America needs you to vote and we’re not telling you who to vote for.
But if this election is like previous ones, you most likely won’t.
Why is that?
Because you don’t take so kindly being told what to do, which then takes away your choosing to do it and replaces it with having to do it. And that’s not your deal.
Maybe an alternate approach would be more successful…
I’m going to try an experiment. Please tell me how it worked.
In October, 2019 I gave a presentation in Moscow related to my book, “Just Listen,” which became one of the top books in the world on the topic with 25 translations.

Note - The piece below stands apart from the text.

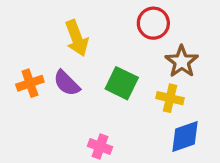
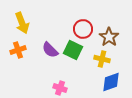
red circle: (153, 23) -> (83, 29), moved
yellow arrow: (77, 38) -> (22, 23), moved
purple semicircle: (67, 83) -> (50, 50), moved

Interestingly, but not surprisingly, other countries appear to be more interested in becoming better listeners because I am much less frequently asked to speak to America audiences on how to improve their listening and empathy. Apparently, Americans would rather be listened to than listen to others.
In that presentation I explained how when you focus on what other people are listening for, (because everyone is always listening for something when they’re in a conversation) and you get where people are truly coming from and then help them, or at least empathize and validate their need, people will feel grateful. And then they will lean towards you and possibly show their appreciation by considering what you then say to them.
So, my non-fellow boomer generation millennials, is this where you’re coming from and what may explain some of your reluctance to vote?
- You believe your vote won’t make a difference and the difference it makes is not worth the hassle there will be in voting. BTW one of the greatest negative feedback loops on doing anything in life, is to believe that whatever you do won’t make a difference in the world or in your own life and will certainly not do much about causing you to be happier in your life, so you think, “Why bother?” and then you don’t bother to do anything.
- You are cynical and with good reason. That’s because most times you have trusted and believed what you’ve been told by older generations and “the system,” you’ve been disappointed and even worse, deceived. And you’d rather be cynical than foolish for trusting and believing again. You know the old saying, “Fool me once, shame on you; fool me twice, shame on me.”
- You are asked to be loyal to a system or a company and to work very hard for it, without it being loyal to you. That’s because at the first economic sign that your company needs to lay off people, and you’re in an unfortunate expendable place, you can be laid off in a heartbeat with not much of a safety net.
- Although superficially it might be fun and funny to be witty, sarcastic and jaded, down deep, it actually doesn’t give you any true pleasure to be cynical and negative. Down deep you’d really like to believe again, but if you do so and you’re disappointed or deceived again, it will just reinforce why you shouldn’t trust or believe anything about the system.
- There has been a cumulative effect of being disappointed and deceived where when it first began, you felt hurt, then you felt fearful knowing it could happen again, and then, given the choice of being afraid or being angry, you chose angry. That’s because fear can stop you in your tracks, but with anger, at least you can move. And you have continued to stay angry.
If however, the system and older generations could dig down through your cynicism and anger and drill down to what is really going on with you, might it and might we, discover that you really do want to trust and believe, but be able to do it safely and without the worry of being disappointed or deceived and then feeling foolish yet again?
I know that the cynical part you might be tempted to blow me off right now.
But consider this as maybe what you’re listening for.
Might you way down deep want and even ache to trust and believe again because you unconsciously know that staying cynical and angry, as energizing as it might be in the near term, will eventually lead to cynicism and protest fatigue.
After that fatigue takes hold and doesn’t let up, it can eventually cross over into hopelessness and pointlessness and just plain giving up. And then you’ll withdraw, go radio silent, maybe turn to opiates and not infrequently and tragically end up in the obituary column.
If the above is true and you let us, the system and older generations, know that you’re willing to give hope another chance by voting in November and we are willing to have you hold us accountable if we disappoint or deceive you again, might you cast your vote in November?
Afterward – the system probably will only truly change when you as the younger generation join it as did John Lewis and like him cause “good trouble” and fight the good fight to change the system from within. Unfortunately that may be a challenge, people are living longer and the system has not found a way or process to cause aging politicians (as in over the age of 70) to move aside sooner and “go gently into that good night instead of staying on too long waiting for the dying of the light.”
You don’t have to be a millennial to have cynicism you’d like to overcome.